Exercise requirements:
Using the listing below, extract each line that has the word "from" in it.

Supplied entries:

----

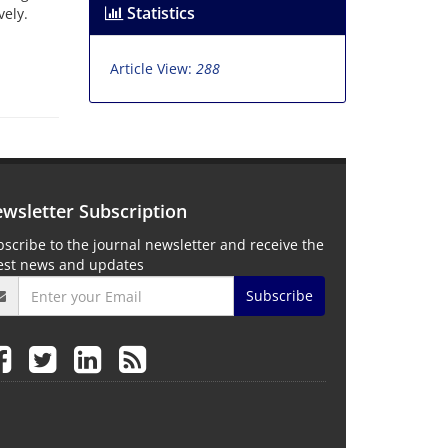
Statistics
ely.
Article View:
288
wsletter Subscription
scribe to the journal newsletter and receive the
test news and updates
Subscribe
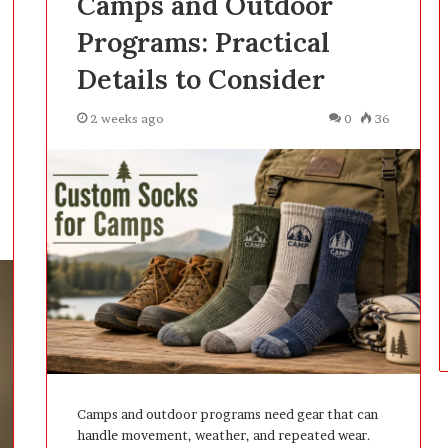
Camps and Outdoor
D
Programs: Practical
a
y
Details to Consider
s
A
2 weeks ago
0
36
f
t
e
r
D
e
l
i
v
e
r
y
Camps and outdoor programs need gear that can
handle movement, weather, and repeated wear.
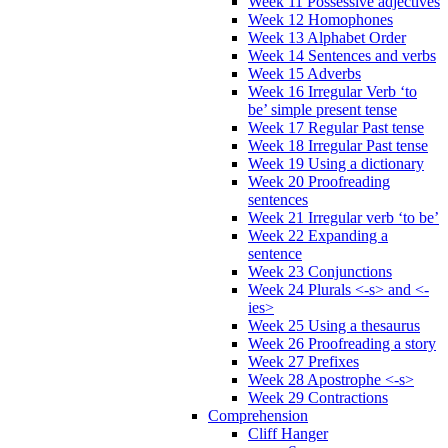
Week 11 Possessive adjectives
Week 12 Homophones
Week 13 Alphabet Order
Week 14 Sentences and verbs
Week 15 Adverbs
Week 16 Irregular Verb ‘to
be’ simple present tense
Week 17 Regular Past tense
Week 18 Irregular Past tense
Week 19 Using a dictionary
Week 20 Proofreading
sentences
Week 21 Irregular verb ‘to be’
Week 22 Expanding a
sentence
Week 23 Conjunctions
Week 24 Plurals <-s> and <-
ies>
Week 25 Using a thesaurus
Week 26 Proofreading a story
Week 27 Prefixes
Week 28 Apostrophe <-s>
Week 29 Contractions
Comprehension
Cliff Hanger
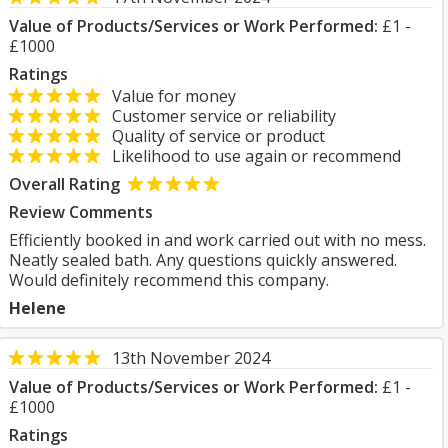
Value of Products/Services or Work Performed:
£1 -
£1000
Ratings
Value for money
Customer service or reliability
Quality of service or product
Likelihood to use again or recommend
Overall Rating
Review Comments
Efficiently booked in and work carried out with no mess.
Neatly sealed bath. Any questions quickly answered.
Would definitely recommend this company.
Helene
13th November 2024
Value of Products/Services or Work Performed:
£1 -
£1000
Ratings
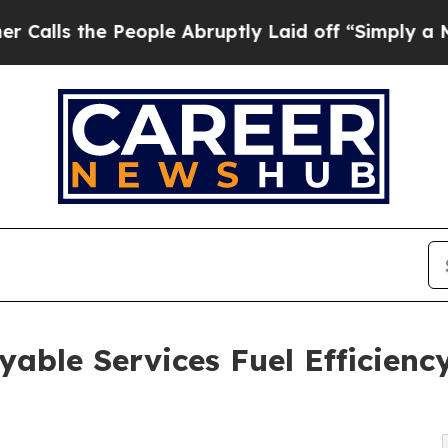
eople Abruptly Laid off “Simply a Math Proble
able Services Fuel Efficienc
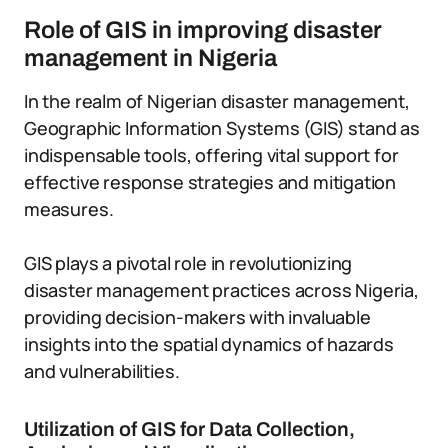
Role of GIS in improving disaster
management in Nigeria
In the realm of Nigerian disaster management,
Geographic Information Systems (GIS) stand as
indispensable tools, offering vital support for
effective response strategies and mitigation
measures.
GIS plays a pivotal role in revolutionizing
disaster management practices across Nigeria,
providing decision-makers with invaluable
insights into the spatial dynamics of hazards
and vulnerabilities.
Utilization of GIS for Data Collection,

----

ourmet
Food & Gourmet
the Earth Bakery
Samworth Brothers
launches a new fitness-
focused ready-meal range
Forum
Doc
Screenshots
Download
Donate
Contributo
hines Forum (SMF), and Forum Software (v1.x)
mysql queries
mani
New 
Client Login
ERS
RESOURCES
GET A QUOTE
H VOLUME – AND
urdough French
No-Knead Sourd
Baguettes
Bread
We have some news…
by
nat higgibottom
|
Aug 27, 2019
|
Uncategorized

----

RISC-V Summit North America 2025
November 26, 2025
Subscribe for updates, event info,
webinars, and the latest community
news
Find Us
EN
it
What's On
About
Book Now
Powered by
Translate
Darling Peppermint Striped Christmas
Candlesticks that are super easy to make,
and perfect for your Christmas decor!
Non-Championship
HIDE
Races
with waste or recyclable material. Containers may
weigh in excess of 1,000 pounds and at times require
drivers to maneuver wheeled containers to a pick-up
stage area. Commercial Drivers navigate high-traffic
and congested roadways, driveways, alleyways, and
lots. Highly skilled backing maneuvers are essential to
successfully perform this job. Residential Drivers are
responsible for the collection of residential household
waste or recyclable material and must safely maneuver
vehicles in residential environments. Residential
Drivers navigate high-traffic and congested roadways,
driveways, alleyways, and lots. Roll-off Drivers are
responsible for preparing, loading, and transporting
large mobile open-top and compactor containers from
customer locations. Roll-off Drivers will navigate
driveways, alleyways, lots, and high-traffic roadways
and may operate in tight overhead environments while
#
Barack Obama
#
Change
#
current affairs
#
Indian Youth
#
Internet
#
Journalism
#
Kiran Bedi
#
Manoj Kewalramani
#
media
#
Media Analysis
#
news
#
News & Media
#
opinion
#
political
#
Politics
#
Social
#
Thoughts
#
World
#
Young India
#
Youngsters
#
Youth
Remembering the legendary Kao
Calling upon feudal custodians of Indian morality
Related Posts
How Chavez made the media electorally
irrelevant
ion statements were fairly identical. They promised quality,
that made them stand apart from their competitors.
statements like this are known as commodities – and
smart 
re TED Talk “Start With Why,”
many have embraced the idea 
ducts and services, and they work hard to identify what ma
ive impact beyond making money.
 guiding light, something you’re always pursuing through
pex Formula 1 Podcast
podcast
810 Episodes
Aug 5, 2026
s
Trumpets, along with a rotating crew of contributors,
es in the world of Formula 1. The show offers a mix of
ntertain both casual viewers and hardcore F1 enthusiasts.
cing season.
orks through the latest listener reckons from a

----

Answer box:
large mobile open-top and compactor containers from
that made them stand apart from their competitors.
orks through the latest listener reckons from a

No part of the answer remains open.